Summary of what we heard

The NSW Health policy, Towards Normal Birth in NSW is under review. As part of the consultation process, consumers were asked to share their views about what is important to them in maternity care through an online survey conducted late in 2018. NSW Health is grateful to the 17,725 individuals and 41 organisations who responded to the survey.

Who answered the survey?

Most people who responded to the survey were women (almost 99%), spoke English at home (97%) were non-Indigenous (97%), aged 30 to 39, lived in a major city, had a previous pregnancy, received pregnancy care through a public hospital and gave birth in a public hospital.
 

How did people view their maternity care?

The survey asked for respondent’s views about the importance of certain aspects of maternity care. People who completed the survey were asked to rate these aspects of maternity care as either not important, slightly important, important or very important.
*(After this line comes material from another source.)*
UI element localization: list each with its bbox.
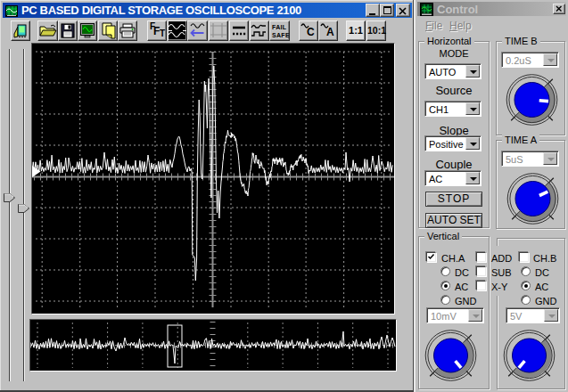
- svg-text:A: A: [326, 26, 334, 38]
- svg-text:C: C: [307, 26, 315, 38]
For the purpose of the survey, maternity care included care during pregnancy, care during labour and birth and care immediately after birth.
 
Respondents rated having the same healthcare professional throughout their maternity care as very important (60%) or important (30%). Respondents were more likely to rate having the same healthcare professional as very important if they spoke a language other than English at home, lived in very remote areas, received pregnancy care from a private obstetrician, a private midwife or an Aboriginal Maternal and Infant Health Service (AMIHS) or gave birth in a private hospital or at home.
 
Survey respondents rated the availability of midwifery-led care as very important (50%) or important (30%). Over 50% of the survey respondents rated partner involvement in decision-making as very important and 30% rated it as important.
 
A smaller proportion of respondents (45%) rated access to interpreter services as very important or important. Respondents were more likely to rate access to interpreter services as very important if they spoke a language other than English at home or were of Aboriginal and/or Torres Strait Islander origin.
 
Survey respondents rated a choice in place of birth as very important (60%) or important (30%). A smaller proportion rated access to home birth as very important (15%) or important (16%).
 
Provision of care in labour and birth by a health professional known to the woman was very important (50%) or important (30%) to respondents. Overall, 40% of respondents rated an agreed birth plan that describes preferences and expectations as very important and around 30% rated an agreed birth plan as important. Respondents rated referral to another hospital if birth choices cannot be met as very important (40%) or important (40%).
 
There was a very strong preference for follow-up care to support recovery and parenting with overall almost 80% of respondents rating it as very important and 20% rating it as important.
 
There was a very strong preference for breastfeeding support with 80% of respondents rating it as very important and 16% rating it as important. The vast majority of survey respondents rated support and follow-up care highly after the loss of a baby, with overall 95% of respondents rated it as very important.
 

Do people receive enough information during pregnancy?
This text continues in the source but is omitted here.